= WORK TASK =
The records that follow are to be printed exactly, with no images.

:::

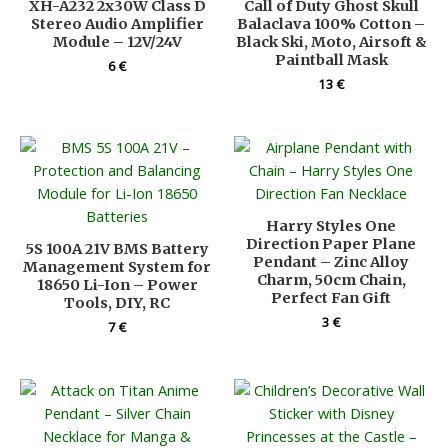
XH-A232 2x30W Class D
Call of Duty Ghost Skull
Stereo Audio Amplifier
Balaclava 100% Cotton –
Module – 12V/24V
Black Ski, Moto, Airsoft &
Paintball Mask
6
€
13
€
Harry Styles One
Direction Paper Plane
5S 100A 21V BMS Battery
Pendant – Zinc Alloy
Management System for
Charm, 50cm Chain,
18650 Li-Ion – Power
Perfect Fan Gift
Tools, DIY, RC
3
€
7
€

:::

= SOLUTION TO THIS PROBLEM =
XH-A232 2x30W Class D
Call of Duty Ghost Skull
Stereo Audio Amplifier
Balaclava 100% Cotton –
Module – 12V/24V
Black Ski, Moto, Airsoft &
Paintball Mask
6
€
13
€
Harry Styles One
Direction Paper Plane
5S 100A 21V BMS Battery
Pendant – Zinc Alloy
Management System for
Charm, 50cm Chain,
18650 Li-Ion – Power
Perfect Fan Gift
Tools, DIY, RC
3
€
7
€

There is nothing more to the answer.